Tax harmonization, policy consistency vital for investments, business environment: Experts
ISLAMABAD ( Web News )
Tax harmonization in Khyber Pakhtunkhwa is crucial to prevent misuse of government’s tax incentives and support for sustainable development of indigenous businesses, said Dr. Vaqar Ahmed, Joint Executive Director, Sustainable Development Policy Institute (SDPI) while speaking at public-private dialogue on “Business Regulatory Environment in Newly Merged Districts, Khyber Pakhtunkhwa” organized by SDPI at local hotel today.
He said that the newly merged districts of FATA offer immense economic and trade potential and have dynamic agricultural value chains which must be harnessed. He stressed that the government of Khyber Pakhtunkhwa must conduct sector diagnostics particularly in businesses working in the sectors of agriculture, trade, transport and warehousing to scale them up from micro to small and medium stage.
Member Provincial Assembly of Khyber Pakhtunkhwa, Syed Ghazi Ghazan Jamal stressed on improving uptake of renewable energy by domestic and commercial consumers. He said that billions of rupees are being spent on expanding distribution networks and grid systems to support businesses which can be avoided by promoting renewables. He stressed on small renewable power projects and reducing financial burden for provision of power to citizens through grid electricity.
Dr. Sebastian Paust, Counsellor/Head of Development Cooperation, Embassy of the Federal Republic of Germany expressed that German cooperation has keen interest in building the capacity of technical training institutes in Pakistan. He said that Pakistan should review confidence building measures among German investors due to business regulatory inconsistencies.
Mr. Adnan Jalil Executive Member, Peshawar Chamber of Small Traders and Industries said prime responsibility of the government is to provide 3.5% NFC share to ex-Fata districts to ensure continuity of development. He suggested that future policies must be formulated in consultation with the provincial business community to ensure policy homogeneity and standardized growth. He further said that this will encourage local entrepreneurs and businesses to invest rather than taking the route of CSR activities. He also encouraged the government to expand horizons from Afghanistan and increase cooperation with Central Asian states.
Sohail Jan from SMEDA informed that SMEDA has dispersed the assistance through US-Aid projects in the newly merged districts for supporting businesses. He pointed out a financing gap by informing that in response to 40,000 applications received, SMEDA has only managed to disperse $ 3 million in grants. He pointed out that these districts are confronted with internet connectivity challenges, lack adequate micro-financing network, and insufficient banking infrastructure which create obstacles in strengthening the business environment.
Nazish Afraz, Program Economist, SEED suggested weeding out inappropriate regulations which negatively impact growth of sectors. She suggested targeted fiscal and financial incentives to address activities with spill-over impacts keeping in mind interest of investors and market dynamics and further stressed on policy continuity for strengthening the business environment.
Haider Asfandyar, informed that Gulf states have expressed keen interest in investing in KP particularly in cottage and agri-based and food processing industries while Italian investors are eager in investing in marble cutting. He suggested harnessing this opportunity by connecting these areas with SEZs in urban centres to enhance their export capacity. He further said there is much potential in these districts in terms of logistics and can be used as trade corridors. He also suggested redistribution of revenue collected from these districts to encourage investments, formalization and create an overall positive environment.

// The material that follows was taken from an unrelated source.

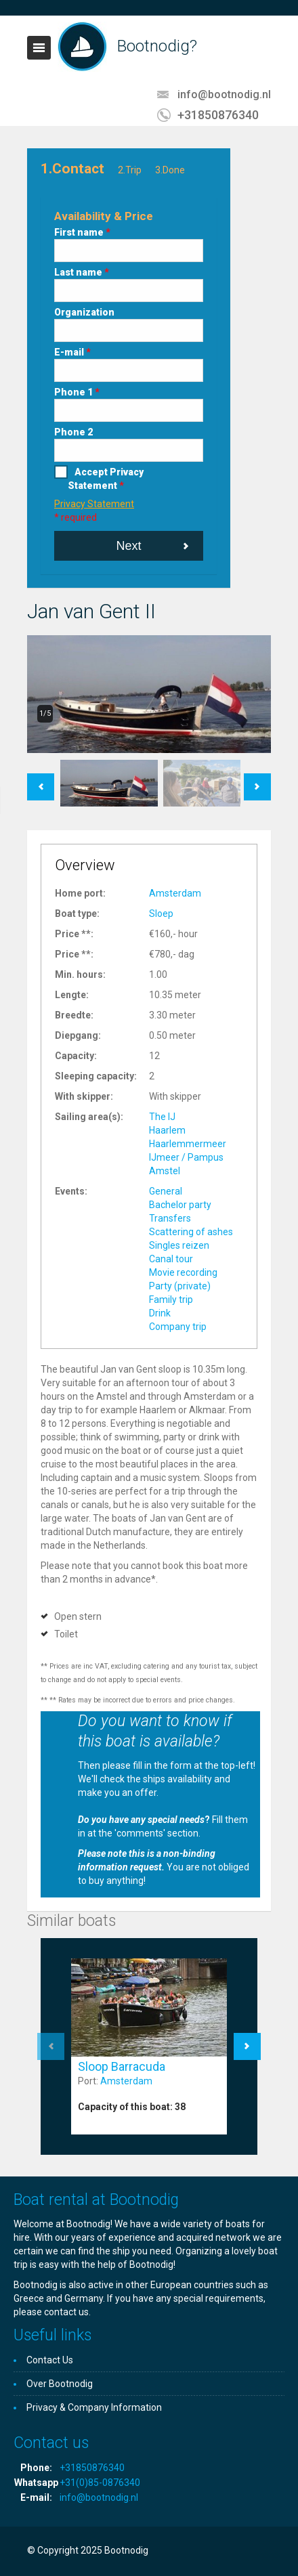 The width and height of the screenshot is (298, 2576). I want to click on Drink, so click(160, 1313).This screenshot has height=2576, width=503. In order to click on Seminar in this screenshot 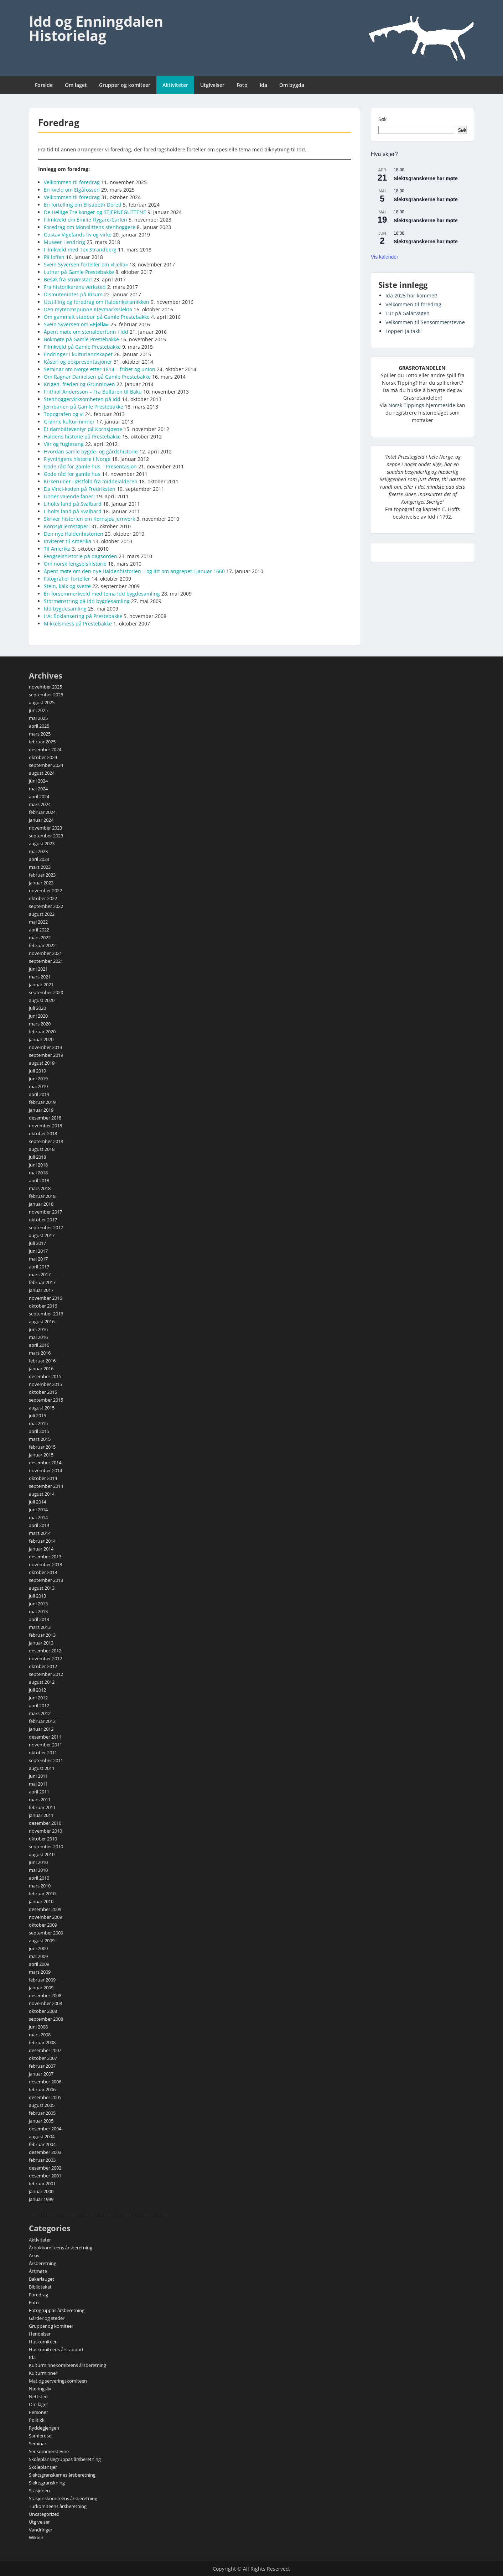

Fazal Karim, Deputy Collector, Khyber Pakhtunkhwa Revenue Authority – KPRA recommended against extension of tax exemptions granted in these districts to create a level playing field for businesses and to counter the dominance of non-local business entities. He further said that uniform taxes will encourage formalization and documentation of businesses and their transactions.
Mujahid Saleem Farooqi, Project Management Specialist, Economic Growth, USAID expressed that lack of government ownership in implementation of policy recommendations is leading to donor fatigue, and financial exhaustion which can negatively impact donor support. He called upon federal and provincial governments to ensure implementation of policies and incentivizing formalization of businesses in these districts which will enhance the share of the province in national GDP.
Sana Khan, from Planning and Development Department Khyber Pakhtunkhwa informed that master plans for these districts are under deliberation and will improve the business environment of the areas. She suggested creating awareness among locals on the potential positive impacts of land-use interventions in terms of economic and employment development in the areas.